Psalm 63 reflects the spirit of one who has learned to look up. David faced the danger of actual physical extinction from his enemy. The circumstances of this psalm fit best during the time he fled into the Desert of Judah from Absalom.
You will best understand this psalm when you have an adversity mighty enough to disturb your sense of well-being, even your sanity.
At the front end of danger, we often react with panic and little confidence in God. The Lord gets blamed for allowing the hurt to happen, and our initial goal focuses on getting Him to change our circumstances so we will be more comfortable rather than asking Him to conform our life to His character so He will be more comfortable with us.ip
Psalm 63 tells of a time when David’s emotional and physical pain had exiled him from living in comfort. 2 Samuel 16:14 tells us that, in the flight from Absalom, “The king and all the people with him arrived at their destination exhausted.”
It appears that God did not show up at David’s first whistle. And often neither does He at ours. If the Lord immediately intervenes we would have no need to seek Him earnestly. Our soul would not thirst “in a dry and weary land where there is no water.”
When we are in a trial, it is a terribly desolate journey. In the early stages of a crisis, the seeking of solutions rather than the presence of God is usually the norm. At those moments we only want God to rearrange our circumstances. But what a blessed moment it is when we turn toward God and began to “earnestly” seek Him.

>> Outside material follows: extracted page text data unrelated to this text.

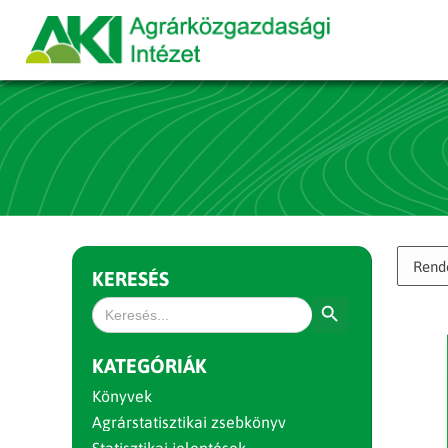
KERESÉS
Search Button
Search
for:
KATEGÓRIÁK
Könyvek
Agrárstatisztikai zsebkönyv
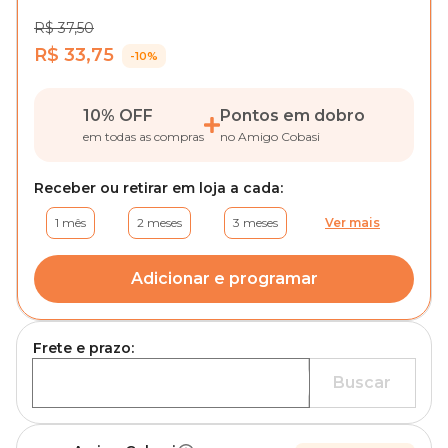
R$ 37,50
R$ 33,75
-10%
10% OFF
Pontos em dobro
em todas as compras
no Amigo Cobasi
Receber ou retirar em loja a cada:
1 mês
2 meses
3 meses
Ver mais
Adicionar e programar
Frete e prazo:
Buscar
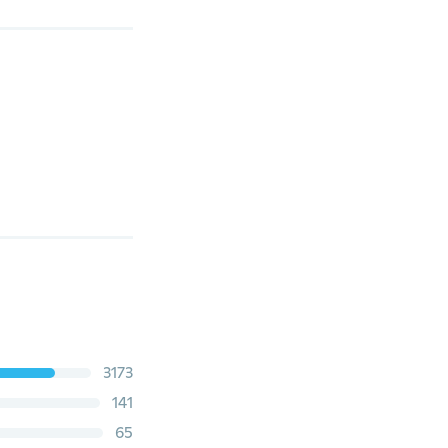
3173
141
65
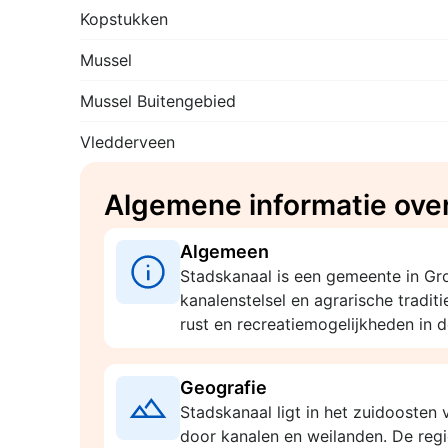
Kopstukken
Mussel
Mussel Buitengebied
Vledderveen
Algemene informatie ove
Algemeen
Stadskanaal is een gemeente in Gr
kanalenstelsel en agrarische traditi
rust en recreatiemogelijkheden in d
Geografie
Stadskanaal ligt in het zuidoosten
door kanalen en weilanden. De regi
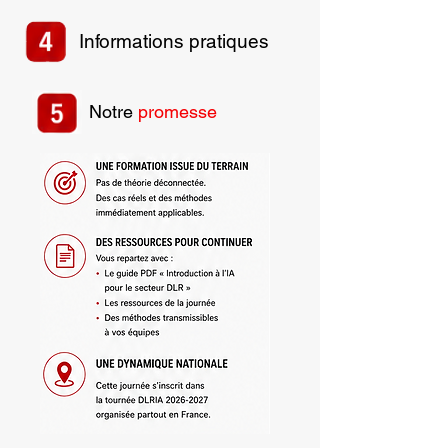
Informations pratiques
Notre
promesse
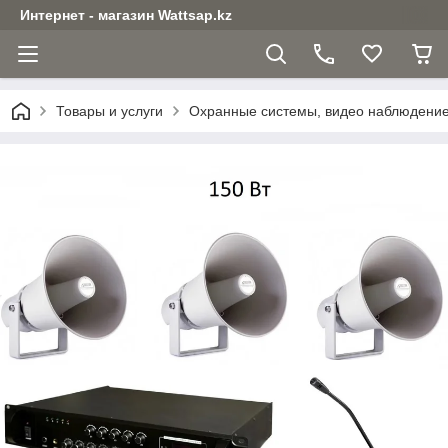
Интернет - магазин Wattsap.kz
Товары и услуги
Охранные системы, видео наблюдени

Those who choose to fill their years with things, relationships, or positions find they never satisfy the inner emptiness. When we are stripped of all external comforts in the desert of our need, our soul then cries out for God.
After a season of exhaustion David “refreshes himself.” Psalm 63 tells us how he did.

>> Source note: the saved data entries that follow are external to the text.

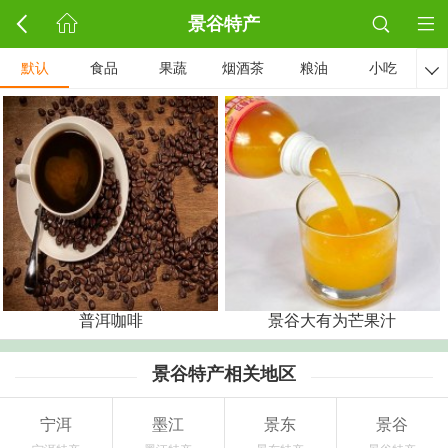
景谷特产
默认
食品
果蔬
烟酒茶
粮油
小吃

普洱咖啡
景谷大有为芒果汁
景谷特产相关地区
宁洱
墨江
景东
景谷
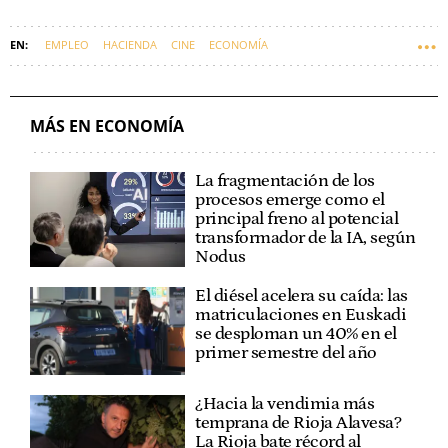
EMPLEO
HACIENDA
CINE
ECONOMÍA
MÁS EN ECONOMÍA
La fragmentación de los
procesos emerge como el
principal freno al potencial
transformador de la IA, según
Nodus
El diésel acelera su caída: las
matriculaciones en Euskadi
se desploman un 40% en el
primer semestre del año
¿Hacia la vendimia más
temprana de Rioja Alavesa?
La Rioja bate récord al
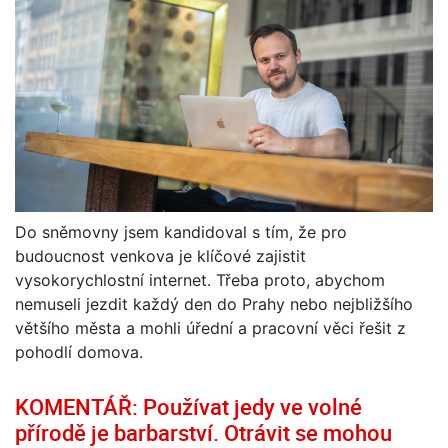
Do sněmovny jsem kandidoval s tím, že pro
budoucnost venkova je klíčové zajistit
vysokorychlostní internet. Třeba proto, abychom
nemuseli jezdit každý den do Prahy nebo nejbližšího
většího města a mohli úřední a pracovní věci řešit z
pohodlí domova.
KOMENTÁŘ: Používat jedy ve volné
přírodě je barbarství. Otrávit se mohou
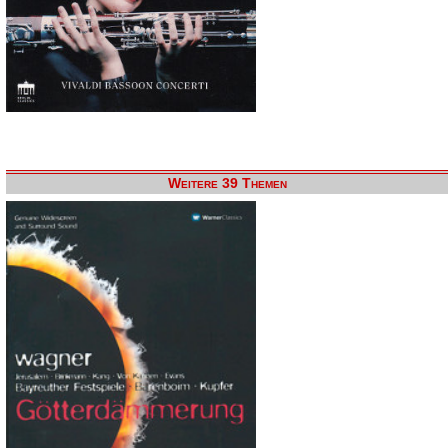
Weitere 39 Themen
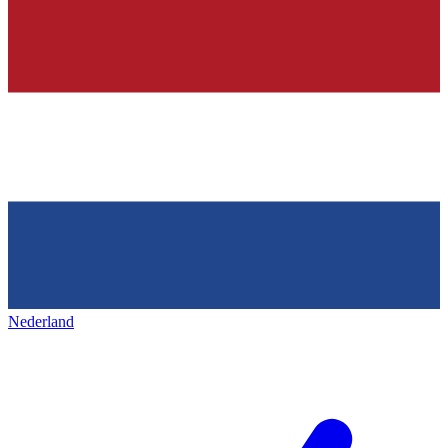
Nederland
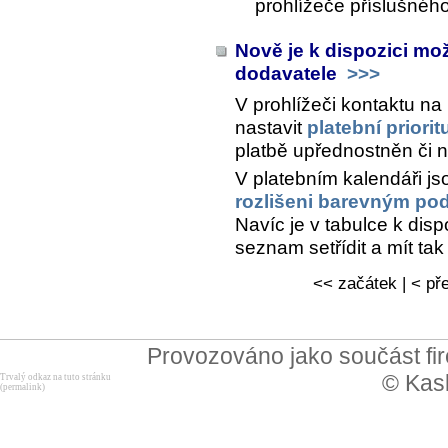
prohlížeče příslušného
Nově je k dispozici možn
dodavatele
>>>
V prohlížeči kontaktu na
nastavit
platební priorit
platbě upřednostněn či ni
V platebním kalendáři jsou
rozlišeni barevným po
Navíc je v tabulce k dispo
seznam setřídit a mít t
<< začátek | < pře
Provozováno jako součást f
© Kask
Trvalý odkaz na tuto stránku
(permalink)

First of all, he looks backward, remembering the times he has been in God’s presence: “I have seen you in the sanctuary and beheld your power and glory.”(verse 2).

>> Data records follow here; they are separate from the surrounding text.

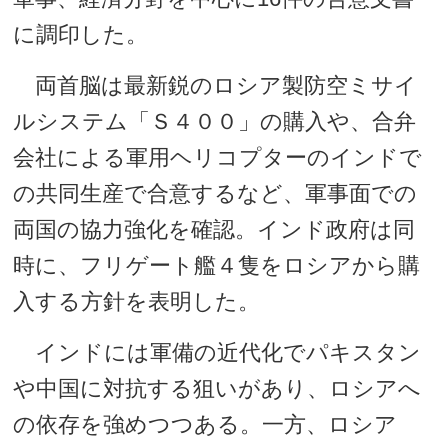
に調印した。
両首脳は最新鋭のロシア製防空ミサイ
ルシステム「Ｓ４００」の購入や、合弁
会社による軍用ヘリコプターのインドで
の共同生産で合意するなど、軍事面での
両国の協力強化を確認。インド政府は同
時に、フリゲート艦４隻をロシアから購
入する方針を表明した。
インドには軍備の近代化でパキスタン
や中国に対抗する狙いがあり、ロシアへ
の依存を強めつつある。一方、ロシア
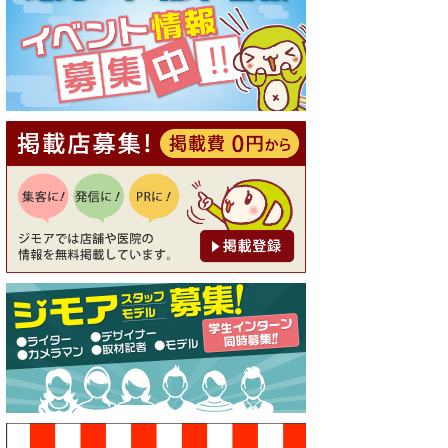
[有効期限]2026年9月30日
【ジモア読者特典1】料理全品
20％OFF ※18時以降（創作イ
タリアン Pia Cuore（ピアクオ
ーレ））
[有効期限]2026年9月30日
【ジモア限定②】初回割引 特
価 鼻毛脱毛 半額 2,200円⇒1,1
00円（メンズ専門ワックス脱
毛サロン Mickle（ミック
ル））
[有効期限]2026年9月30日
【ジモア限定特典①】まつ毛
カール 3,850円→ 2,750円（Pr
emiere（プルミエール））
[有効期限]2026年9月30日
焼き餃子 一皿サービス（餃子
酒場たっちゃん 西早稲田
店）
[有効期限]2026年9月30日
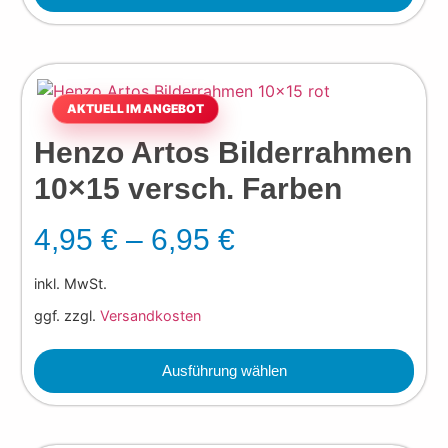
Henzo Artos Bilderrahmen
10×15 versch. Farben
4,95
€
–
6,95
€
inkl. MwSt.
ggf. zzgl.
Versandkosten
Ausführung wählen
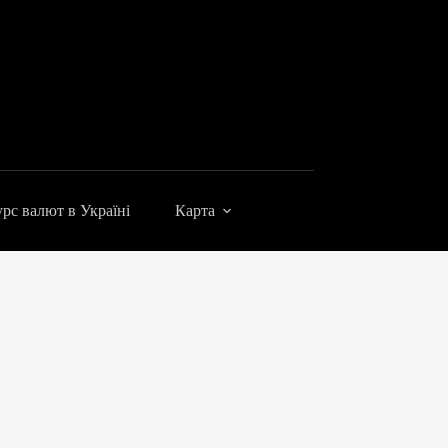
рс валют в Україні
Карта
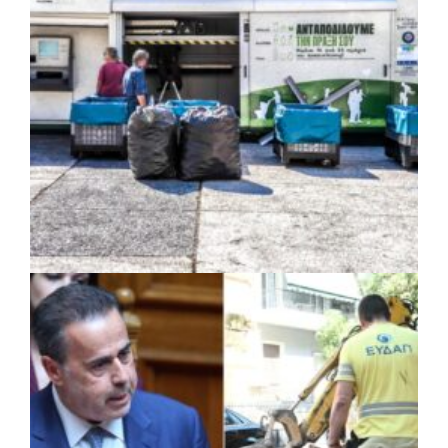
ΠΟΛΙΤΙΚΗ
|
06/08/2026 · 16:15
«Σπιτάκια Ανακύκλωσης»: Αντιπαράθεση
για τα 39,6 εκατ. ευρώ που αφορούν φορείς
της Αυτοδιοίκησης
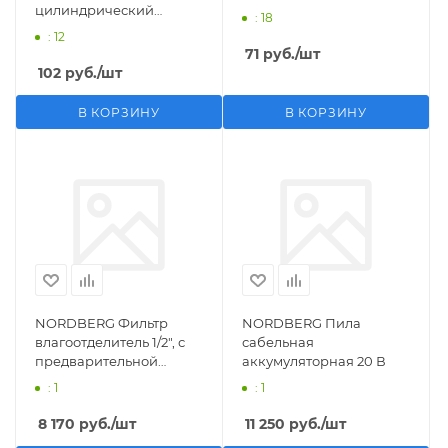
цилиндрический
: 18
M1/2">F1/4"
: 12
71
руб.
/шт
102
руб.
/шт
В КОРЗИНУ
В КОРЗИНУ
NORDBERG Фильтр
NORDBERG Пила
влагоотделитель 1/2", с
сабельная
предварительной
аккумуляторная 20 В
фильтрацией
: 1
: 1
8 170
руб.
/шт
11 250
руб.
/шт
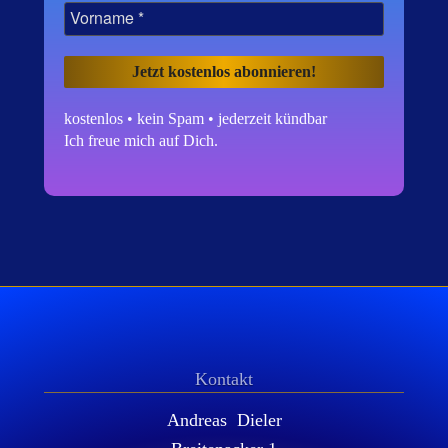
kostenlos • kein Spam • jederzeit kündbar
Ich freue mich auf Dich.
Kontakt
Andreas Dieler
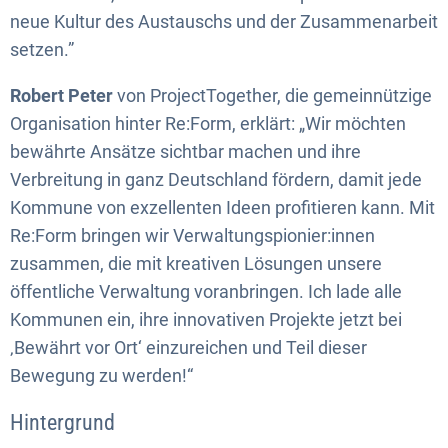
neue Kultur des Austauschs und der Zusammenarbeit
setzen.”
Robert Peter
von ProjectTogether, die gemeinnützige
Organisation hinter Re:Form, erklärt: „Wir möchten
bewährte Ansätze sichtbar machen und ihre
Verbreitung in ganz Deutschland fördern, damit jede
Kommune von exzellenten Ideen profitieren kann. Mit
Re:Form bringen wir Verwaltungspionier:innen
zusammen, die mit kreativen Lösungen unsere
öffentliche Verwaltung voranbringen. Ich lade alle
Kommunen ein, ihre innovativen Projekte jetzt bei
‚Bewährt vor Ort‘ einzureichen und Teil dieser
Bewegung zu werden!“
Hintergrund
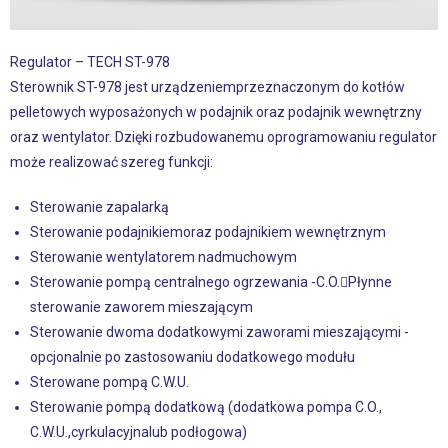
Regulator – TECH ST-978
Sterownik ST-978 jest urządzeniemprzeznaczonym do kotłów
pelletowych wyposażonych w podajnik oraz podajnik wewnętrzny
oraz wentylator. Dzięki rozbudowanemu oprogramowaniu regulator
może realizować szereg funkcji:
Sterowanie zapalarką
Sterowanie podajnikiemoraz podajnikiem wewnętrznym
Sterowanie wentylatorem nadmuchowym
Sterowanie pompą centralnego ogrzewania -C.O.Płynne
sterowanie zaworem mieszającym
Sterowanie dwoma dodatkowymi zaworami mieszającymi -
opcjonalnie po zastosowaniu dodatkowego modułu
Sterowane pompą C.W.U.
Sterowanie pompą dodatkową (dodatkowa pompa C.O.,
C.W.U.,cyrkulacyjnalub podłogowa)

A large part of spiritual recovery hangs upon building upon the past experiences we have already had in God, those precious moments when we’ve experienced the realness of God in our own “sanctuary.” When we experience loss our minds too easily focuses on memories of hurt. But it’s important for us to project on the screen of our hearts those scenes of the precious moments in life when God has drawn near.
These memories move David to praise in the present moment.
Consider the body parts involved: lips that sing and glorify, uplifted hands, and mouths that praise. Personal worship should go beyond meditation. When we physically lift our hands in adoration and verbally praise the Lord, we move from passive mental assent or meditation to active expressive worship that engages our whole being. Engaging our whole being intensifies the power of worship to affect our lives.
It seems that nighttime when we’re in trouble intensifies our restlessness rather than restful sleep. We run the gamut of endless solutions, hurtful incidents and possible options. We might even think of enticing remedies for those who have wronged us.(verses 9&10)
Psalm 63 tells us that David’s daytime praise spills over into the quiet times of the evening. In verses 7&8 David describes his night thoughts: “Because you are my help, I sing in the shadow of your wings. My soul clings to you; your right hand upholds me.”
With David we must learn to no longer focus on outer circumstances, deep betrayals, and haunting memories, but upon God Himself.
We cling to God, but our clinging isn’t one-sided. While we hold to Him, He holds us with His “right hand.” When the God of peace visits our night, our sleep is no longer dominated by fears nor consumed by troubles.
Once David focused on God, the resulting confidence in God caused him to know that he would emerge successfully from his hour of trial. His enemies would go down, but he would be all right.
In the flight from Absalom, David no doubt had moments when he looked down and became fearful. But he chose to look up. When we choose to look to the Lord rather than our difficulties, we find our hearts filled with peace and confidence.